- Developer: On-Line Systems
- Publisher: On-Line Systems
- Designers: Larry Ledden Harold DeWitz Ken Williams
- Series: Hi-Res Adventures
- Engine: ADL
- Platforms: Apple II, FM-7, PC-88, PC-98
- Release: July 1981 Apple II ; NA: July 1981; ; FM-7 ; JP: 1983; ; PC-88, PC-98 ; JP: October 1983; ;
- Genre: Graphic adventure
- Mode: Single-player

= Cranston Manor =

1981 video game

Cranston Manor is a graphic adventure published for the Apple II by On-Line Systems in 1981 and is Hi-Res Adventure #3. The player must invade a mansion that was occupied by a millionaire and steal the sixteen treasures that are inside of it. The game allows players to switch between graphics-based and text-based gameplay.

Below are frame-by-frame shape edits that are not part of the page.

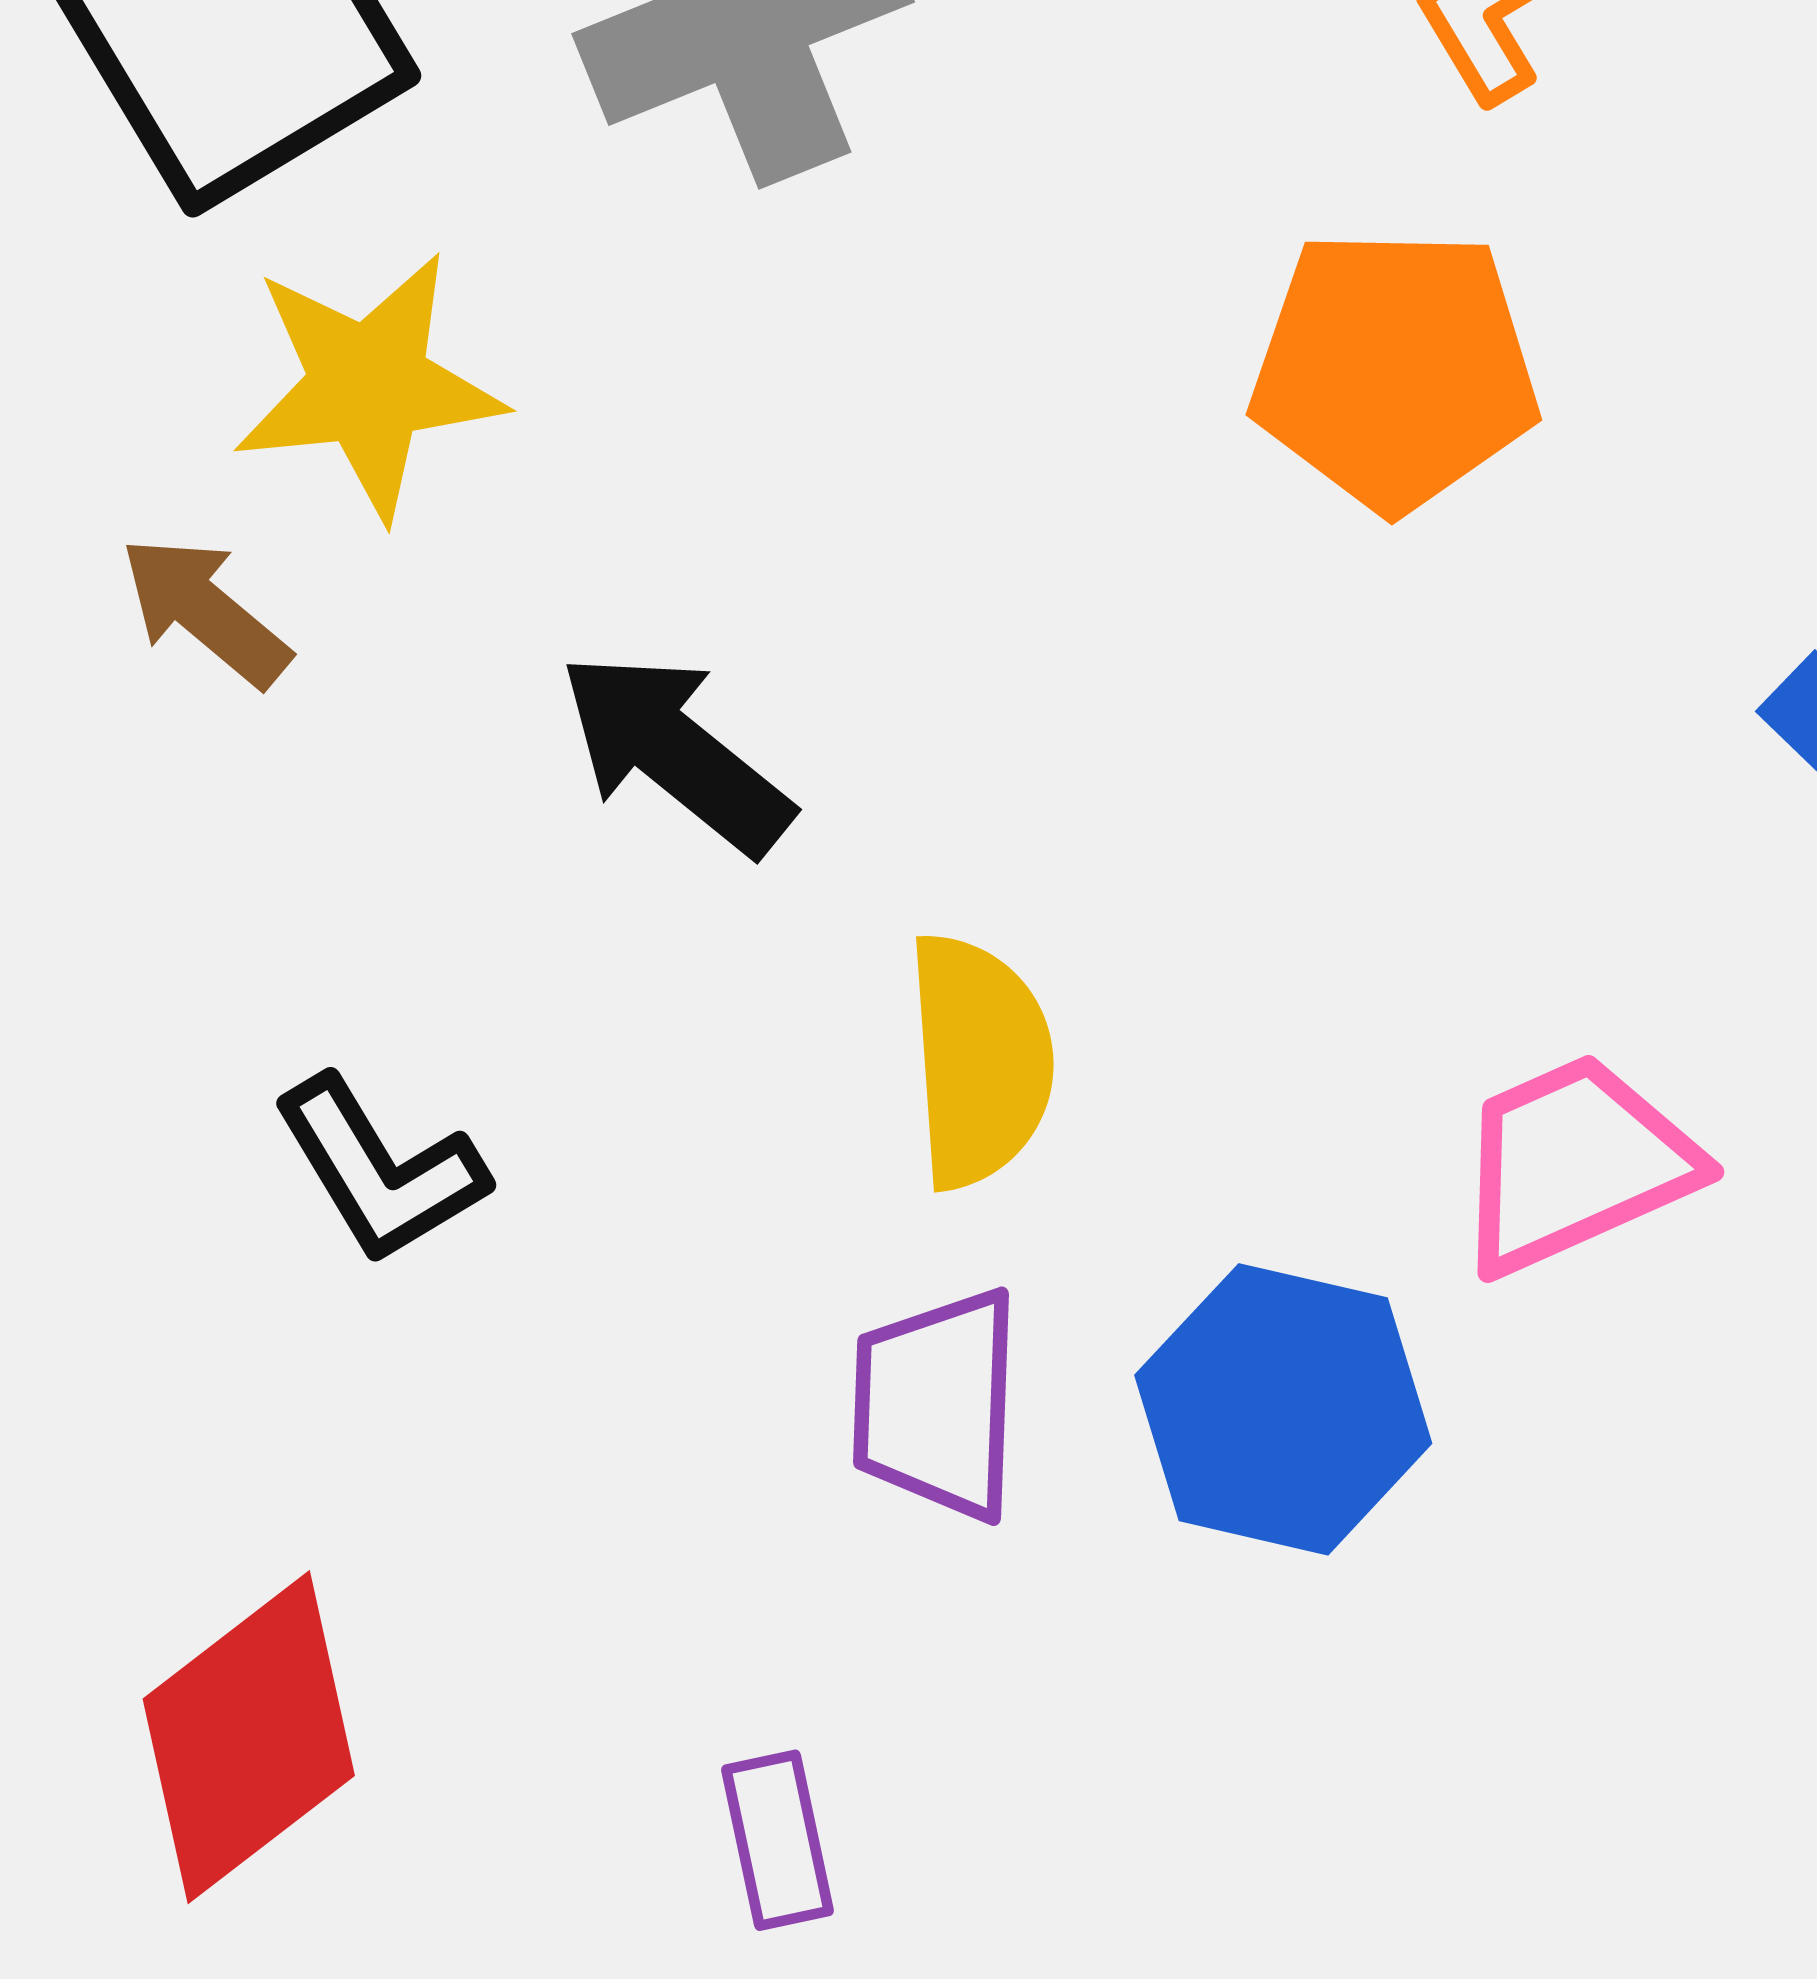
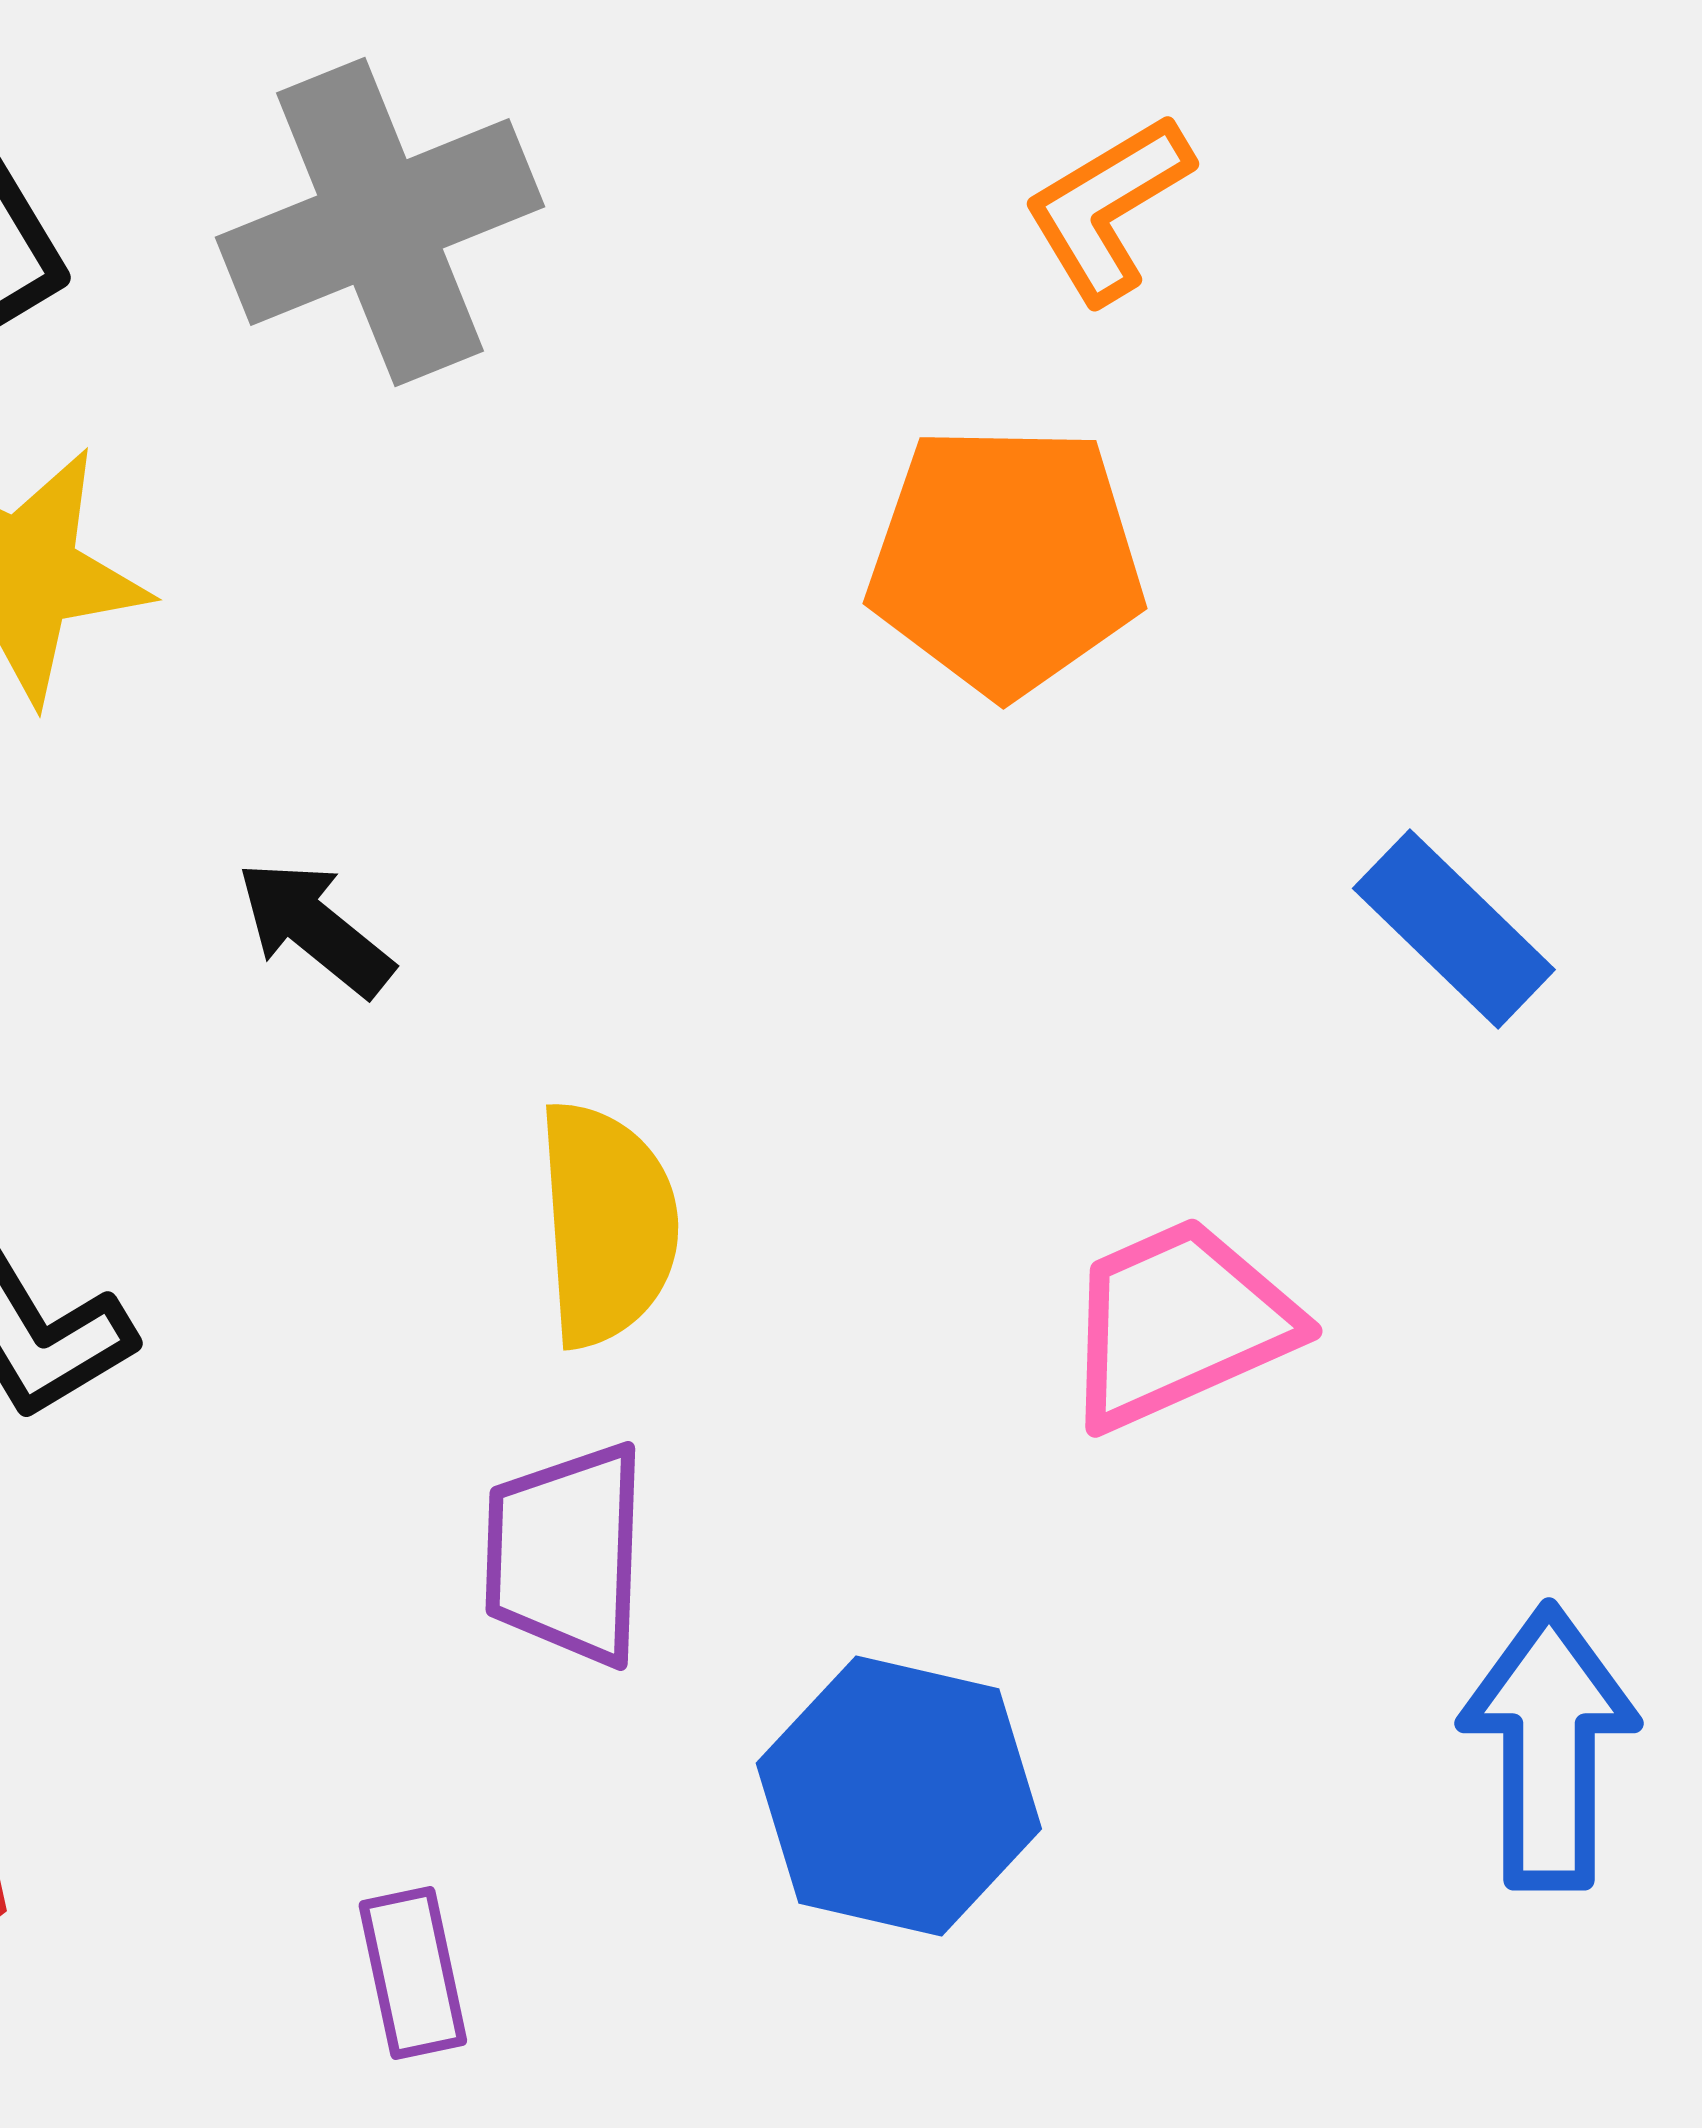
black arrow: (675, 753) -> (315, 928), size x0.7
blue hexagon: (1283, 1409) -> (899, 1796), moved

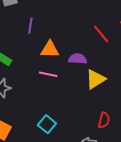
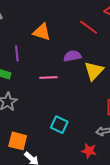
purple line: (30, 26) -> (17, 54), moved
orange triangle: (50, 49) -> (42, 32), moved, turned 30

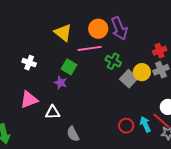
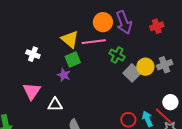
yellow triangle: (63, 33) -> (70, 39), moved
red cross: (160, 51) -> (157, 26), moved
green square: (69, 67) -> (73, 59), turned 35
pink triangle: (29, 100) -> (32, 91), turned -36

Cranston Manor is based on Larry Ledden's text adventure The Cranston Manor Adventure. The graphical version was programmed by Ledden, Ken Williams, and Harold DeWitz.

==Development==
Larry Ledden wrote The Cranston Manor Adventure as text-only interactive fiction for the Atari 8-bit computers. It was published by Artworx in 1981. Sierra On-Line acquired the rights from Ledden to create a graphical version which was published as Cranston Manor for the Apple II. Ledden was paid royalties, but did not receive credit in Sierra's version.